**WHAT THE TASK ASKS**
Every line of the entries below that includes "lượt" belongs in the answer, copied as written.

GIVEN DATA Block Start

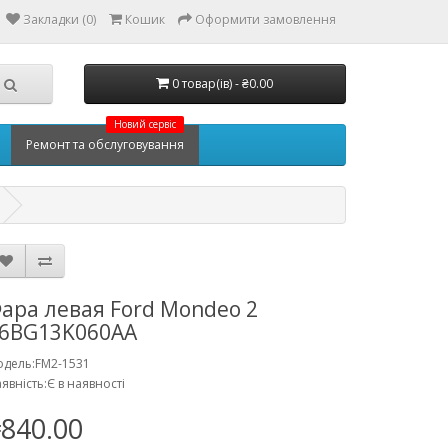
Закладки (0)
Кошик
Оформити замовлення
0 товар(ів) - ₴0.00
Новий сервіс
Ремонт та обслуговування
ара левая Ford Mondeo 2
6BG13K060AA
дель:FM2-1531
явність:Є в наявності
840.00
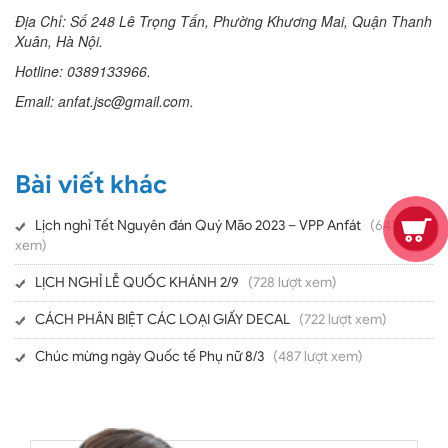
Địa Chỉ: Số 248 Lê Trọng Tấn, Phường Khương Mai, Quận Thanh
Xuân, Hà Nội.
Hotline: 0389133966.
Email: anfat.jsc@gmail.com.
Bài viết khác
Lịch nghỉ Tết Nguyên đán Quý Mão 2023 – VPP Anfát
(642 lượt
xem)
LỊCH NGHỈ LỄ QUỐC KHÁNH 2/9
(728 lượt xem)
CÁCH PHÂN BIỆT CÁC LOẠI GIẤY DECAL
(722 lượt xem)
Chúc mừng ngày Quốc tế Phụ nữ 8/3
(487 lượt xem)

GIVEN DATA Block End

**RESPONSE BELOW**
(642 lượt
(728 lượt xem)
(722 lượt xem)
(487 lượt xem)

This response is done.